Species of grass-like plant

Carex tomentosa, the downey-fruited sedge, is dispersed throughout Central Europe in scattered groups and is a rarely found member of the family Cyperaceae.

==Description==

Carex tomentosa is a perennial Herbaceous plant that reaches heights from about 20 to 40 cm and has long stolons. The stiff, upright triangular stem is rough and hairy and the top and has a blackish red sheath at its base. The stem leaves are grey-green, at most 2 mm wide and equipped with triangular tips.

The lowest bract has foliage-like development and dominates the spikelets. At last it often projects itself horizontally. Most of these plants own up to two 0.5 to 1.5 long female spikelets and a terminal male spikelet. These are short stalked and are somewhat removed from the rest of the plant. The fruiting spikelets have white and brown spots. The husks are pointed, red to light-brown colored and have a green middle nerve. The fruit tubes are 1.5 to 2 mm long, with a grey-brown color, spherically ovulate, and have a hairy, felt-like surface.
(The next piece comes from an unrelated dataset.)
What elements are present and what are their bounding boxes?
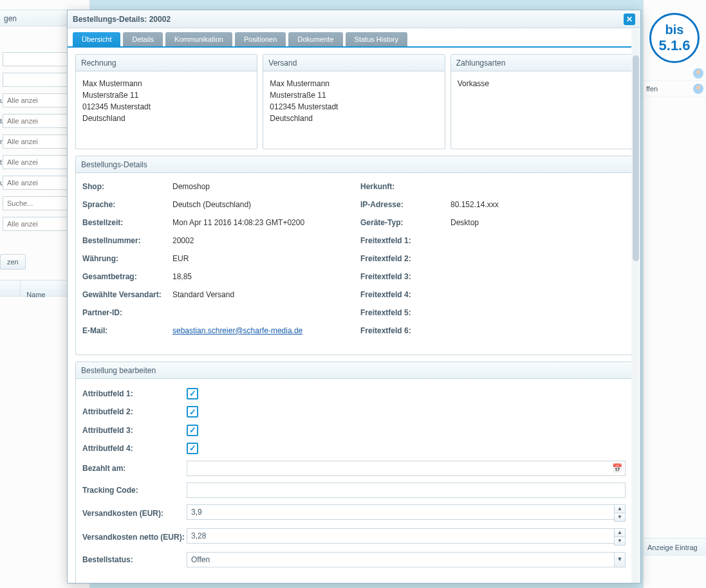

They predominantly bloom in May and June.

The chromosome count is 2n = 48.

==Occurrence==
Carex tomentosa comes from southern Scandinavia and England to northern Italy, the Balkans and western Siberia. It is a temperate-continental flora. In Austria the species has a scattered occurrence, while it is generally spread in Switzerland. Carex tomentosa appears in Germany only in the middle and southern areas. It is absent from northern Germany, as it is also in the uplands and in the Alps in large areas.

It populates alternately wet meadows, garden edges and light, somewhat moist deciduous forests. It rises up in the Alps at elevations which are barely above 1500 m. The downey-fruited sedge needs dry summers, but moist winters and springs, loamy or clayey, lime or calcareous nitrogen-poor soil in not too shaded areas.

Carex tomentosa withstands fertilization poorly and it has disappeared from many grasslands. In moist, wet meadows it came to a population of 1900 in central Europe.